— Что ещё?
Поднимавшийся следом братец-назл не позволил ей снова влачиться по ступеням, сжав лапы на тонкой девичьей талии.
— Если я пленница, — с блестяще получившимся презрением заявила Руана, — тогда моё место в каземате.
— Это легко исполнить, — ядовито пообещал брат Радо-Яра.
Она попыталась его пнуть, дабы укрепить мерзавца в этом намерении. Он поймал её ногу и сжал до хруста в костях:
— Урх, что мы с ней цацкаемся? Давай сунем её в подземелье. Я с удовольствие послушаю её визги.
Радо-Яр пренебрёг козырным предложением, потащив её дальше по лестнице. Руана сообразила, что напутала с терновым кустом: попасть в него нужно бояться, а не напрашиваться.
— Там что, крысы? — с деланным равнодушием уточнила она. — А я… Я их не боюсь! — с вызовом провозгласила притвора.
И они купились.
— Давай сунем, — согласился с братом Радо-Яр. — Будет интересно полюбоваться, что она придумает.

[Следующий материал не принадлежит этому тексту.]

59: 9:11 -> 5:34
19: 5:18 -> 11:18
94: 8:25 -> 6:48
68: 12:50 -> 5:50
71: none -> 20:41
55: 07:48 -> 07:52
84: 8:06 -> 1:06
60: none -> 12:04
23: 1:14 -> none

— Для побега? — хмыкнул братец, подпихивая упиравшуюся поганку в спину.
— Как твоё имя? — пропыхтела Руана, продолжая бесполезную, однако необходимую сейчас борьбу.

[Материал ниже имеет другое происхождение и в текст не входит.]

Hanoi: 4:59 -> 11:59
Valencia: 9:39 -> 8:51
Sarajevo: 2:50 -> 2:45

Ей не хотелось возбуждать подозрения назлов излишним спокойствием человека с козырями в рукаве. Испуганная женщина должна вырываться и верещать. Как минимум, сыпать неосуществимыми угрозами — если она считает себя этакой валькирией.
— Вели-Яр, — представился очередной Яр-Туран. — А что? Зачем тебе?
— Нужно знать имя того, — заносчиво пыхтела пленница, — кого убьёшь!
Вели-Яр расхохотался и признал:
— Урх, я начинаю тебя понимать. Эта колючка и вправду может поджечь кровь.
Поджечь кровь? Он что, намекает…
Додумать Руана не успела. Нельзя одновременно анализировать новую информацию и продолжать старые фокусы с притворной борьбой. А этот пустодырый Вели-Ярка не успел поймать девичье тело. Она оступилась и грохнулась, ударившись виском о край ступени.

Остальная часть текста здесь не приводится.